There is nothing, absolutely nothing exciting about accounting. Sorry for any accountants reading this. However, Gorilla Accounting doesn’t try to create wacky content or dry blogs about tax updates. Nope. What they do is answer the questions that their target audience has.
All of the content on their site is kept in brand, written in clear English and it all informs the freelancer reading it.
This is an LED lighting installation company that specialises in schools. But they don’t just write about LED lights. They also write around the subject, looking at the educational and environmental impact of their business.
The legal profession and plain English do not always make easy bed fellows but this online magazine is known as the Popbitch of the legal world. What Legal Cheek does well is take often dry subjects and approach them with journalism. It finds the story in within all of the legalese.
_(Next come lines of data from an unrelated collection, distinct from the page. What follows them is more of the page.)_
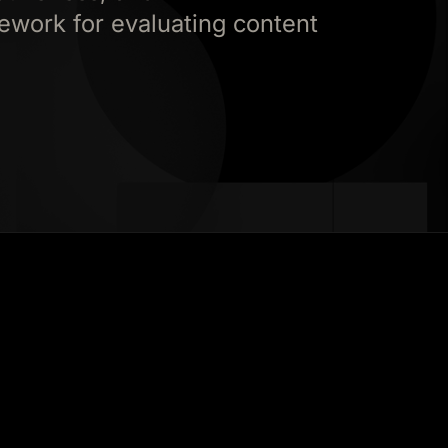
ework for evaluating content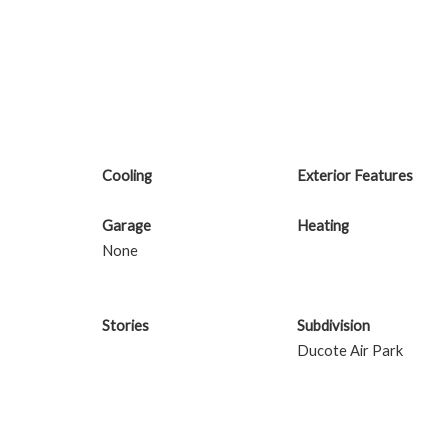
Cooling
Exterior Features
Garage
Heating
None
Stories
Subdivision
Ducote Air Park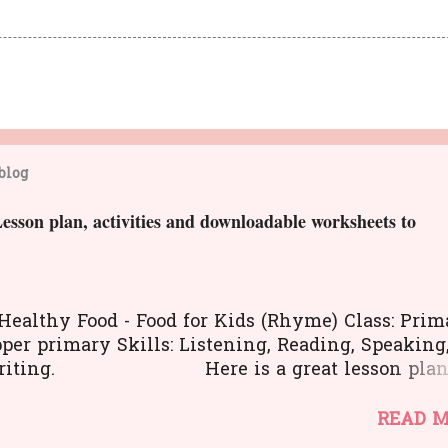
blog
n plan, activities and downloadable worksheets to
 Healthy Food - Food for Kids (Rhyme) Class: Prim
per primary Skills: Listening, Reading, Speaking
Writing. Here is a great lesson pla
fferent kinds of activities to teach about healthy
The worksheets and flashcards will help you to
READ 
ct the lesson in an interesting and activity-base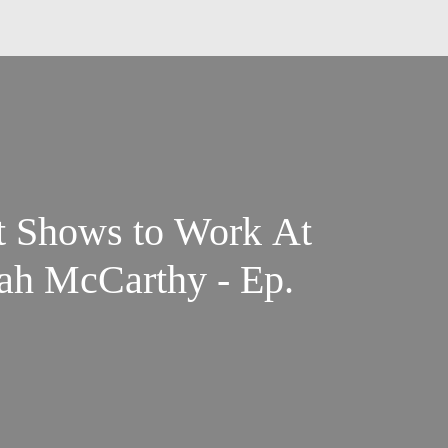
t Shows to Work At
ah McCarthy - Ep.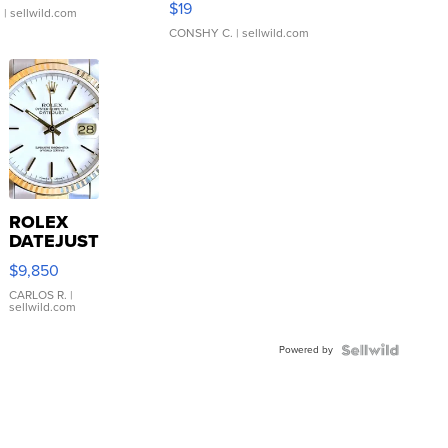
$19
.
| sellwild.com
CONSHY C.
| sellwild.com
ROLEX
DATEJUST
16233
$9,850
WHITE
DIAL
CARLOS R.
|
sellwild.com
FLUTED
BEZEL
Powered by
TWO-
TONE
JUBILE...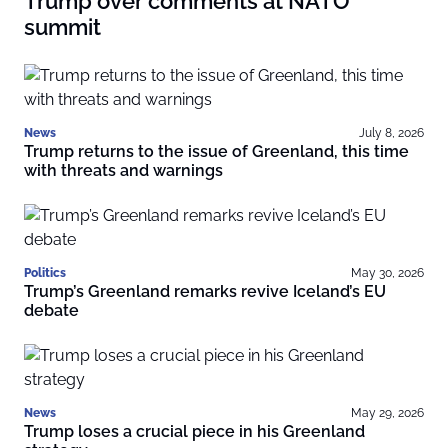
Trump over comments at NATO
summit
News
July 8, 2026
Trump returns to the issue of Greenland, this time
with threats and warnings
Politics
May 30, 2026
Trump’s Greenland remarks revive Iceland’s EU
debate
News
May 29, 2026
Trump loses a crucial piece in his Greenland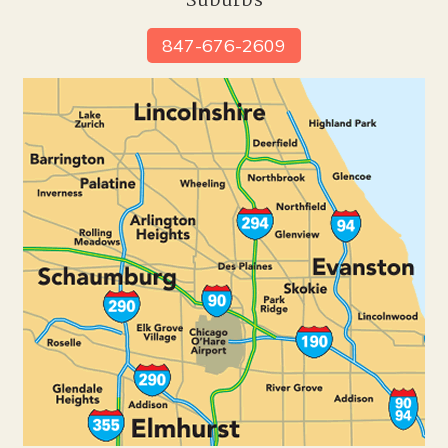
Suburbs
847-676-2609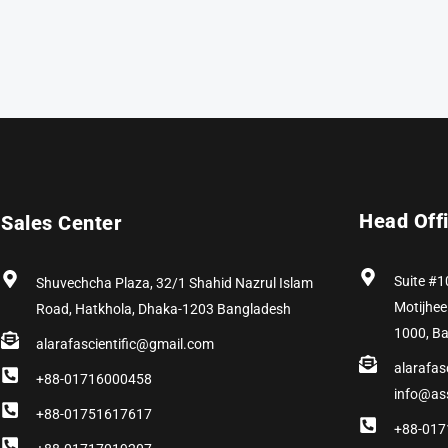
Head Off
Sales Center
Suite #1
Shuvechcha Plaza, 32/1 Shahid Nazrul Islam
Motijhee
Road, Hatkhola, Dhaka-1203 Bangladesh
1000, B
alarafascientific@gmail.com
alarafas
+88-01716000458
info@as
+88-01751617617
+88-017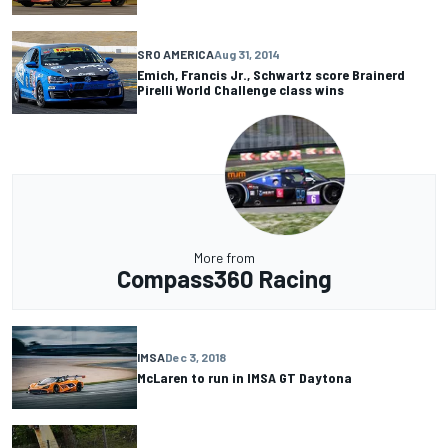
SRO AMERICA
Aug 31, 2014
Emich, Francis Jr., Schwartz score Brainerd
Pirelli World Challenge class wins
More from
Compass360 Racing
IMSA
Dec 3, 2018
McLaren to run in IMSA GT Daytona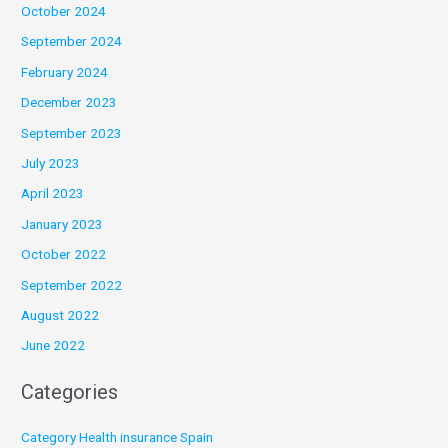
October 2024
September 2024
February 2024
December 2023
September 2023
July 2023
April 2023
January 2023
October 2022
September 2022
August 2022
June 2022
Categories
Category Health insurance Spain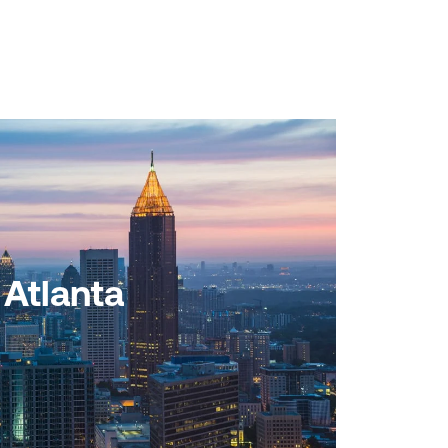
Atlanta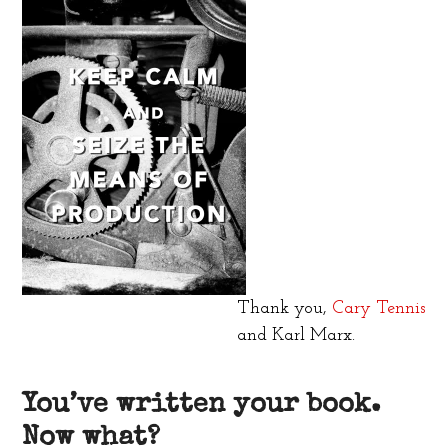
Thank you,
Cary Tennis
and Karl Marx.
You’ve written your book.
Now what?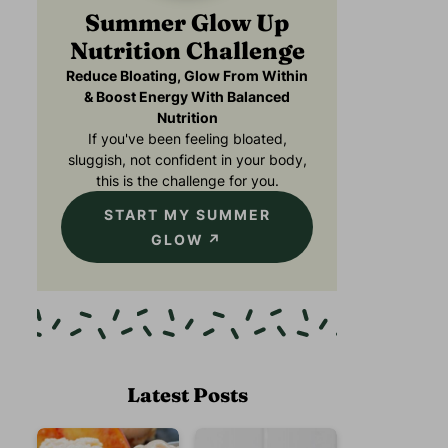
Summer Glow Up
Nutrition Challenge
Reduce Bloating, Glow From Within
& Boost Energy With Balanced
Nutrition
If you've been feeling bloated,
sluggish, not confident in your body,
this is the challenge for you.
START MY SUMMER
GLOW
Latest Posts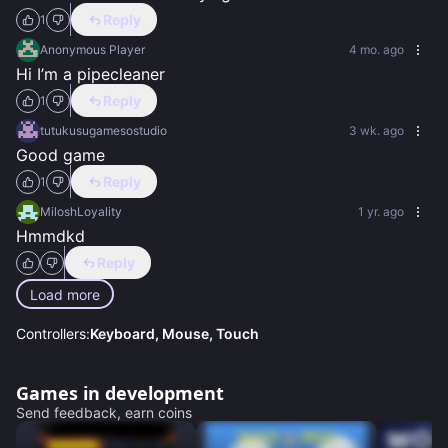
Reply
1
Anonymous Player
4 mo. ago
Hi I’m a pipecleaner
Reply
1
tutukusugamesostudio
3 wk. ago
Good game
Reply
1
MiloshLoyality
1 yr. ago
Hmmdkd
Reply
Load more
Controllers:
Keyboard, Mouse, Touch
Games in development
Send feedback, earn coins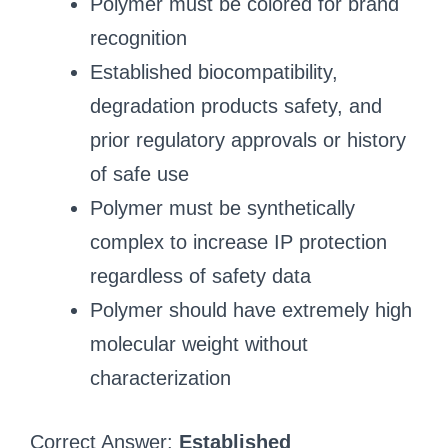
Polymer must be colored for brand
recognition
Established biocompatibility,
degradation products safety, and
prior regulatory approvals or history
of safe use
Polymer must be synthetically
complex to increase IP protection
regardless of safety data
Polymer should have extremely high
molecular weight without
characterization
Correct Answer:
Established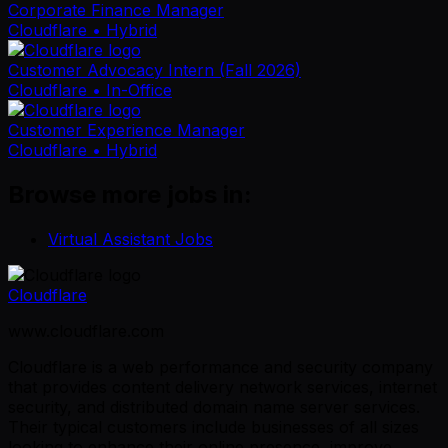
Corporate Finance Manager
Cloudflare
• Hybrid
Customer Advocacy Intern (Fall 2026)
Cloudflare
• In-Office
Customer Experience Manager
Cloudflare
• Hybrid
Browse more jobs in:
Virtual Assistant Jobs
Cloudflare
www.cloudflare.com
Cloudflare is a web performance and security company
that provides content delivery network services, internet
security, and distributed domain name server services.
Their typical customers include businesses of all sizes
looking to enhance their online presence, improve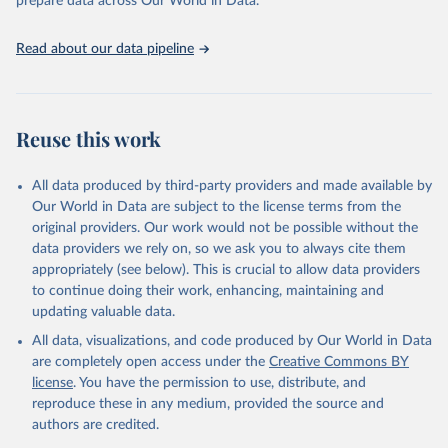
prepare data across Our World in Data.
Read about our data pipeline
Reuse this work
All data produced by third-party providers and made available by
Our World in Data are subject to the license terms from the
original providers. Our work would not be possible without the
data providers we rely on, so we ask you to always cite them
appropriately (see below). This is crucial to allow data providers
to continue doing their work, enhancing, maintaining and
updating valuable data.
All data, visualizations, and code produced by Our World in Data
are completely open access under the
Creative Commons BY
license
. You have the permission to use, distribute, and
reproduce these in any medium, provided the source and
authors are credited.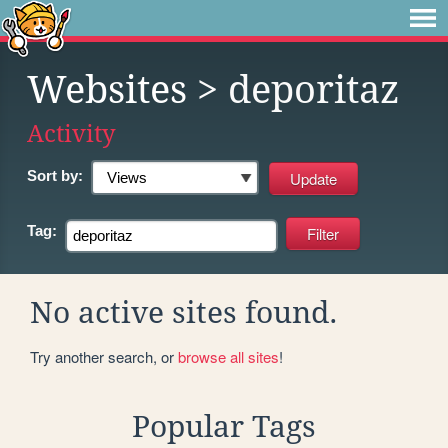
Websites
> deporitaz
Activity
Sort by:
Tag:
No active sites found.
Try another search, or
browse all sites
!
Popular Tags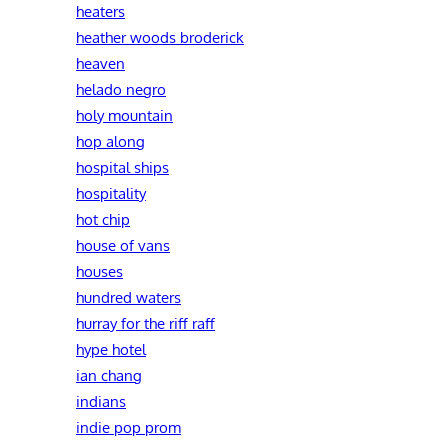
heaters
heather woods broderick
heaven
helado negro
holy mountain
hop along
hospital ships
hospitality
hot chip
house of vans
houses
hundred waters
hurray for the riff raff
hype hotel
ian chang
indians
indie pop prom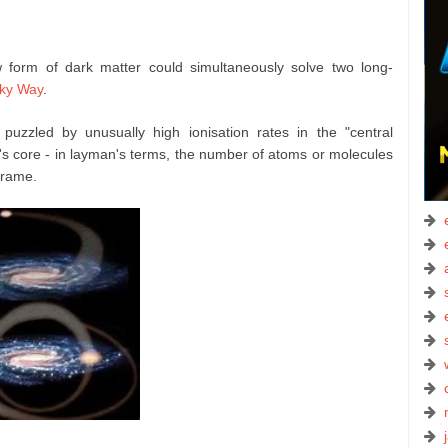
 form of dark matter could simultaneously solve two long-
lky Way
.
zzled by unusually high ionisation rates in the "central
s core - in layman's terms, the number of atoms or molecules
frame.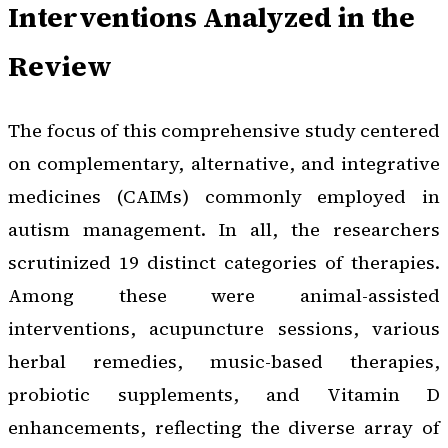
Interventions Analyzed in the
Review
The focus of this comprehensive study centered
on complementary, alternative, and integrative
medicines (CAIMs) commonly employed in
autism management. In all, the researchers
scrutinized 19 distinct categories of therapies.
Among these were animal-assisted
interventions, acupuncture sessions, various
herbal remedies, music-based therapies,
probiotic supplements, and Vitamin D
enhancements, reflecting the diverse array of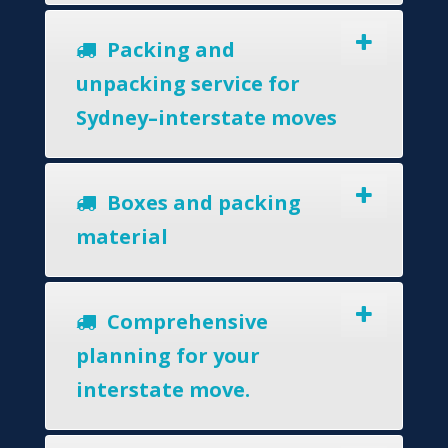
Packing and
unpacking service for
Sydney–interstate moves
Boxes and packing
material
Comprehensive
planning for your
interstate move.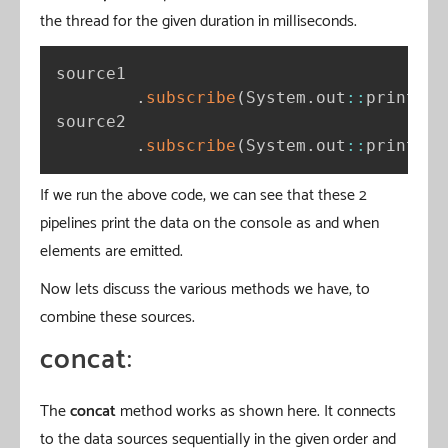
the thread for the given duration in milliseconds.
source1

.
subscribe
(
System
.
out
:
:
println
)
source2

.
subscribe
(
System
.
out
:
:
println
)
If we run the above code, we can see that these 2
pipelines print the data on the console as and when
elements are emitted.
Now lets discuss the various methods we have, to
combine these sources.
concat
:
The
concat
method works as shown here. It connects
to the data sources sequentially in the given order and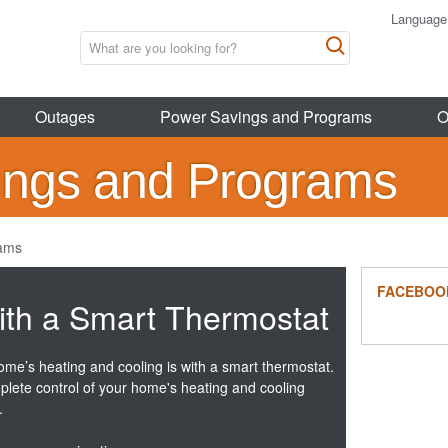
Language
Outages
Power Savings and Programs
O
ings and Programs
rams
FACEBOO
ith a Smart Thermostat
ome’s heating and cooling is with a smart thermostat.
plete control of your home's heating and cooling
.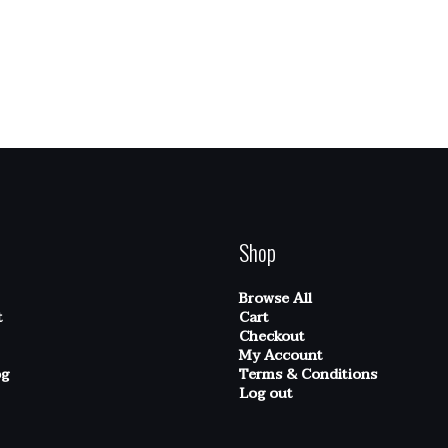
Shop
Browse All
t
Cart
Checkout
My Account
og
Terms & Conditions
Log out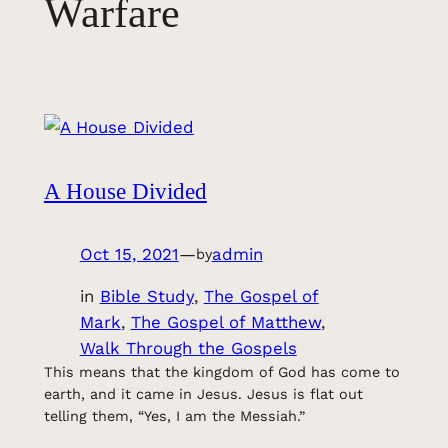
Warfare
A House Divided
Oct 15, 2021
—
admin
by
in
Bible Study
, 
The Gospel of
Mark
, 
The Gospel of Matthew
, 
Walk Through the Gospels
This means that the kingdom of God has come to
earth, and it came in Jesus. Jesus is flat out
telling them, “Yes, I am the Messiah.”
I particularly like the article on the spelling error found in a rather pricey legal book. We all know how lawyers love a good typo. Reminds me of the Oxford comma legal case where the dispute was settled on a missing comma.
WHAT CAN WE LEARN FROM THIS?
If you are low on content ideas or you run a business that you think is a little on the dry side, the worse thing you can do is avoid creating content at all. Instead, consider that if you are one of these businesses then your competitors will also be feeling the same. Take this as your chance to stand out from the crowd.
HERE ARE THE TOP TIPS YOU CAN APPLY TO YOUR CONTENT:
- Keep your target audience at the heart of your content and answer the questions they are asking.
- Have a bit of lateral thinking around your subject. You are not talking about the thing you sell but what the thing you sell does for your customers.
- Bring in your personality. If you consider the impact on the environment, then talk about that because it means you will start to attract customers who value this.
- Use every day English. If you need to use terminology, explain it. Talk to your readers like the people they are. No one is going to be impressed by flowery language, they will simply stop reading.